Much cleaner and shows better intent on our part.

Conclusion

How far do we take this?  After all, making full functions everywhere sometimes isn’t feasible as we want to constrain our system.  Adding both partial and full implementations might just clutter up our entire API.  With this comes balance, but there are certainly places where this comes into play such as parsing values, querying values from collections and so on.  Could Code Contracts in .NET 4.0 help us here in terms of statically verifying that we’re not failing on a chained partial function?  We’re not quite finished here with this discussion as I’ve yet to cover the many values of null.

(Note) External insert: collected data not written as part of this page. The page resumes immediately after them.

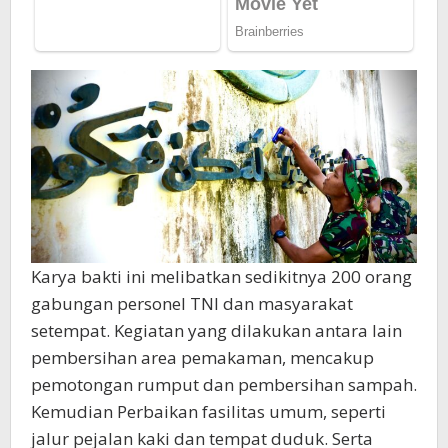
Karya bakti ini melibatkan sedikitnya 200 orang
gabungan personel TNI dan masyarakat
setempat. Kegiatan yang dilakukan antara lain
pembersihan area pemakaman, mencakup
pemotongan rumput dan pembersihan sampah.
Kemudian Perbaikan fasilitas umum, seperti
jalur pejalan kaki dan tempat duduk. Serta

This entry was posted in F#, Functional Programming, Haskell. Bookmark the permalink. Follow any comments here with the RSS feed for this post.
  • http://codebetter.com/members/Matthew.Podwysocki/default.aspx Matthew.Podwysocki

    @David,

    I agree that it should be non-null by default and languages such as Spec# tried to address such an issue which allowed you to specify by default that all reference types were non nullable.

    What’s interesting though is F#’s take on this which is that on F# objects, null is not defined as a state, unless you go well out of your way to specify that it is the unchecked default value. That’s how I think it should have been done.

    What I’m talking about here though is making it explicit about what your return type is. Could there be a failure? What happens if you find nothing? Null, an exception? Something such as Option makes such a thing explicit and that’s why I think going forward, it is a viable solution, but for languages such as F# where pattern matching is a first class citizen and not so much with C#.

    Matt

  • http://www.commongenius.com David Nelson

    @Matthew

    I don’t understand your statement. What is the semantic difference between Nullable and Option?

    And yes, having a single paradigm for nullable values would have been preferable. I think reference types should have been non-nullable by default from the beginning. But they aren’t, and we can’t change that. So the question is how do we continue to move forward in the state we are in with the least amount of confusion and the greatest productivity possible? Adding yet another paradigm for nullable values is not productive in my opinion.

  • http://codebetter.com/members/Matthew.Podwysocki/default.aspx Matthew.Podwysocki

    @David,

    The problem is that you have to explicitly say what is an invalid value type value whereas using an Option type is explicit. Sure, they added Nullable, but that then differs on how reference types are done. Why not use a single paradigm for nullable values?

    Matt

  • http://www.commongenius.com David Nelson

    “…having to differentiate between Nullable and then a reference is just broken.”

    In C# you don’t have to differentiate between them. You can compare a Nullable to null just like you can with a reference.

  • http://codebetter.com/members/Matthew.Podwysocki/default.aspx Matthew.Podwysocki

    @David

    Perhaps I’ll go further into why I think that even having to differentiate between Nullable and then a reference is just broken. Just as well, a None can never be mistaken for a real value, whereas a null can, and that’s where the real power is.

    Matt

  • http://shadowcoding.blogspot.com Erik

    @David – except for the cases where ‘null’ is a valid value. ‘None’ is never a valid value in any context, except for determining the presence of some other value.

  • http://www.commongenius.com David Nelson

    After reading your explanation of Option , I still say “Oh great, another version of null.” I can see how, if references were non-null by default and Nullable didn’t already exist, Option might be a cleaner way to express the concept. But given that those mechanisms already exist, and we can’t get rid of them, adding yet another way to express the same concept seems to do more harm than good.

    Making match work with Nullable would have made F# more consistent with the rest of the framework.